Each conn_proxy label maps to an env prefix: uppercase, -_, trailing _ (e.g. user_serviceUSER_SERVICE_BASE_URL).

For multi-proxy manifests, register_all_api_configs_from_env registers every API conn_proxy automatically. Override a prefix when needed:

provider.register_all_api_configs_from_env(
    bindings=bindings,
    env_prefix_map={"user_service": "USERS_API_"},
)

Register a single proxy explicitly:

provider.register_api_config_from_env(conn_proxy="api_source")

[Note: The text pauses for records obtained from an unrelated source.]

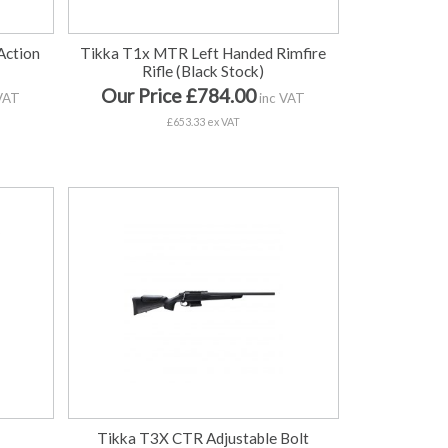
Action
Tikka T1x MTR Left Handed Rimfire
Rifle (Black Stock)
Our Price £784.00
VAT
inc VAT
£653.33 ex VAT
Tikka T3X CTR Adjustable Bolt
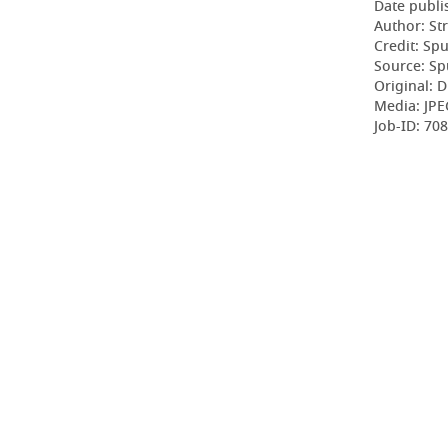
Date publi
Author: St
Credit: Sp
Source: Sp
Original: D
Media: JPE
Job-ID: 70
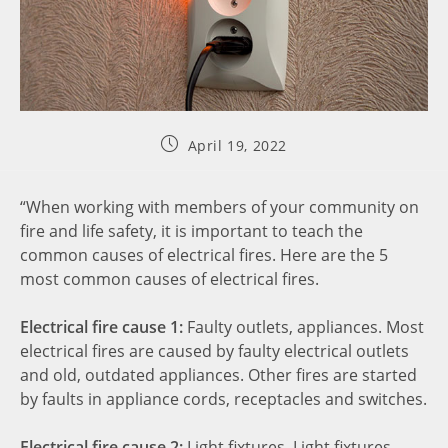
April 19, 2022
“When working with members of your community on
fire and life safety, it is important to teach the
common causes of electrical fires. Here are the 5
most common causes of electrical fires.
Electrical fire cause 1:
Faulty outlets, appliances. Most
electrical fires are caused by faulty electrical outlets
and old, outdated appliances. Other fires are started
by faults in appliance cords, receptacles and switches.
Electrical fire cause 2:
Light fixtures. Light fixtures,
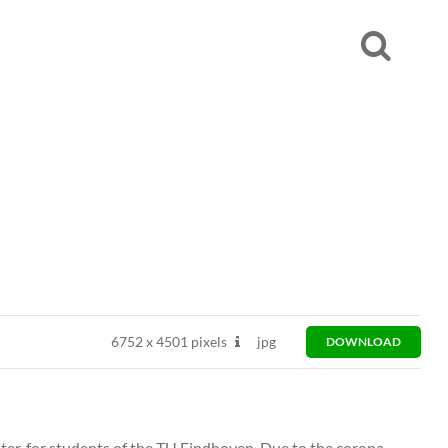
6752
x
4501 pixels
jpg
DOWNLOAD
ter, for students of the TU Eindhoven. Due to the corona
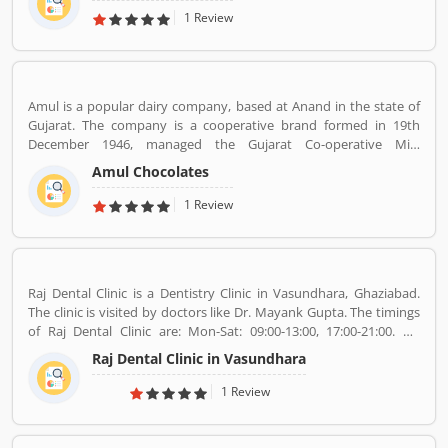
one of the most commercially successful actors of both world and
1 Review
Indian cinema.
Amul is a popular dairy company, based at Anand in the state of
Gujarat. The company is a cooperative brand formed in 19th
December 1946, managed the Gujarat Co-operative Milk
Marketing Federation Ltd. The company was spearheaded by
Amul Chocolates
Tribhuvandas Patel, born in 1946, under the guidance of Sardar
Vallabhbhai Patel. Amul is jointly owned by 3.6 million milk
1 Review
producers today in Gujarat, which made the country the
worldâ€™s largest milk producer and milk products.
Raj Dental Clinic is a Dentistry Clinic in Vasundhara, Ghaziabad.
The clinic is visited by doctors like Dr. Mayank Gupta. The timings
of Raj Dental Clinic are: Mon-Sat: 09:00-13:00, 17:00-21:00. Dr.
Mayank Gupta (BDS,Dentist), 14+ Years Experience. I had worked
Raj Dental Clinic in Vasundhara
in Indraprastha dental colllege for more than 3 yrs as lecturer.
Also worked in dang dental clinic for 2 yrs. I am conducting several
1 Review
dental procedures successfully like complicated & surgical
extractions, root canal treatment, fix dentures , partial dentures
,scaling, polishing ,aesthetic filling,veneers, dental implants,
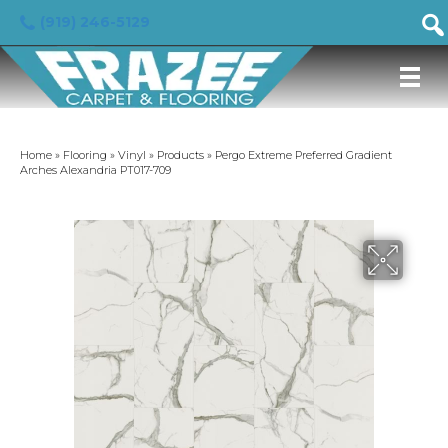
(919) 246-5129
Home
»
Flooring
»
Vinyl
»
Products
»
Pergo Extreme Preferred Gradient
Arches Alexandria PT017-709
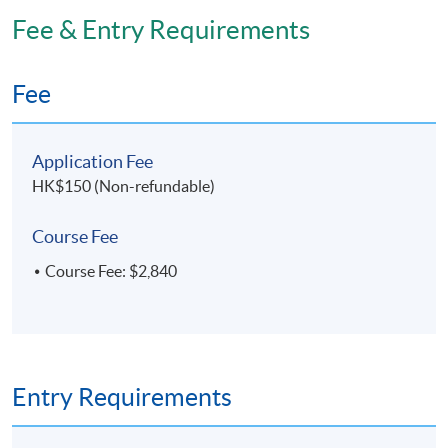
Fee & Entry Requirements
Fee
Application Fee
HK$150 (Non-refundable)
Course Fee
Course Fee: $2,840
Entry Requirements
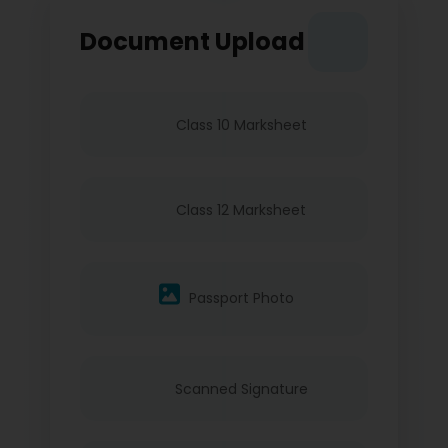
Document Upload
Class 10 Marksheet
Class 12 Marksheet
Passport Photo
Scanned Signature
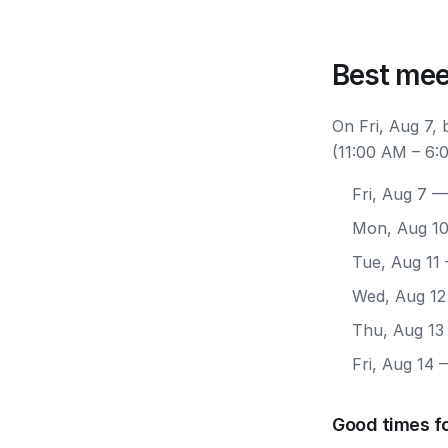
Best mee
On Fri, Aug 7,
(11:00 AM – 6:
Fri, Aug 7
— 
Mon, Aug 1
Tue, Aug 11
Wed, Aug 12
Thu, Aug 13
Fri, Aug 14
—
Good times fo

Runtime (Python) — manual registration:

from graflo.hq.connection_provider import (
    ApiAuth,
    ApiGeneralizedConnConfig,
    InMemoryConnectionProvider,
    RestApiConnConfig,
)

provider = InMemoryConnectionProvider()
provider.register_generalized_config(
    conn_proxy="api_source",
    config=ApiGeneralizedConnConfig(
        config=RestApiConnConfig(
            base_url="https://api.example.com",
            auth=ApiAuth(auth_type="bearer", token="..."),
        )
    ),
)
provider.bind_from_bindings(bindings=bindings)

The resolved request URL is base_url.rstrip("/") + "/" + path.lstrip("/") — e.g. https://api.example.com/api/users.

Authentication (ApiAuth)

Credentials live in RestApiConnConfig, not in the manifest.

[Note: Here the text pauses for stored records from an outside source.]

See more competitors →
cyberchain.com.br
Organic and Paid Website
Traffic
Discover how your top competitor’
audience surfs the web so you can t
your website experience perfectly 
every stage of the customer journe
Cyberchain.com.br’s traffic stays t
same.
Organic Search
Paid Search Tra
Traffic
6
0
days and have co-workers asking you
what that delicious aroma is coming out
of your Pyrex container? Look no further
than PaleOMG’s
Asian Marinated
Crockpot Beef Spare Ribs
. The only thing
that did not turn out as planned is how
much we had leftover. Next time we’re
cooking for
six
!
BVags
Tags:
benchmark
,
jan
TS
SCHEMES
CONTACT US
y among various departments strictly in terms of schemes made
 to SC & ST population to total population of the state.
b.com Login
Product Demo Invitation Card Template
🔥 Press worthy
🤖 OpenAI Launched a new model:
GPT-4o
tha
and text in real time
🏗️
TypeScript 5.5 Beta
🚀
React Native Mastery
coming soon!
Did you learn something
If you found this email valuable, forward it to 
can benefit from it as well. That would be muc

auth_type Fields HTTP behaviour
bearer (default) token, optional header_name (default Authorization), prefix (default Bearer) Header: {prefix} {token}
basic username, password requests HTTP Basic auth
digest username, password requests HTTP Digest auth
api_key token, header_name (e.g. X-Api-Key) Header: raw token value

Environment variables (RestApiConnConfig.from_env)

Call RestApiConnConfig.from_env(env_prefix) or use the provider helpers above. env_prefix is required (no default). Supported variables:

Env var (with prefix) Required Meaning
BASE_URL yes API base URL
AUTH_TYPE no (default bearer) bearer, basic, digest, or api_key
TOKEN when using bearer/api_key Token or API key value
USERNAME / PASSWORD when using basic/digest Credentials
HEADER_NAME no Header for bearer/api_key (default Authorization)
PREFIX no Bearer prefix (default Bearer)

AUTH_TYPE defaults to bearer when unset. Set TOKEN, USERNAME, or PASSWORD as needed for the chosen type.

Non-secret headers belong on APIConnector.headers or RestApiConnConfig.default_headers (connector headers override defaults).

Pagination overview

Pagination is declared on APIConnector.pagination as a PaginationConfig object. When pagination is omitted, GraFlo performs a single HTTP request and yields whatever JSON records APIDataSource extracts from the response.

When pagination is set, GraFlo loops: each iteration builds the request URL from base_url + path, merges static and pagination query parameters, parses the JSON body using pagination.response, yields records in iter_batches, then decides whether to fetch the next page.

flowchart TD
  start[Start iter_batches]
  build["Build request: config.url + static params + request pagination params"]
  req[HTTP request]
  parse[Parse JSON]
  detect{response.auto_detect?}
  resolve[Resolve unset response paths from first body]
  extract["Extract records at records_path"]
  yield[Yield batches]
  more{More pages?}
  start --> build --> req --> parse --> detect
  detect -->|yes, first page| resolve --> extract
  detect -->|no| extract
  extract --> yield --> more
  more -->|yes| advance["Advance offset/cursor from response or client increment"]
  advance --> build
  more -->|no| done[Done]

IngestionParams.batch_size overrides pagination.request.page_size when the connector defines pagination (same idea as SPARQL endpoint page size). That controls how many rows each API page requests, not the internal iter_batches chunk size (which still splits a page into smaller yield batches if needed).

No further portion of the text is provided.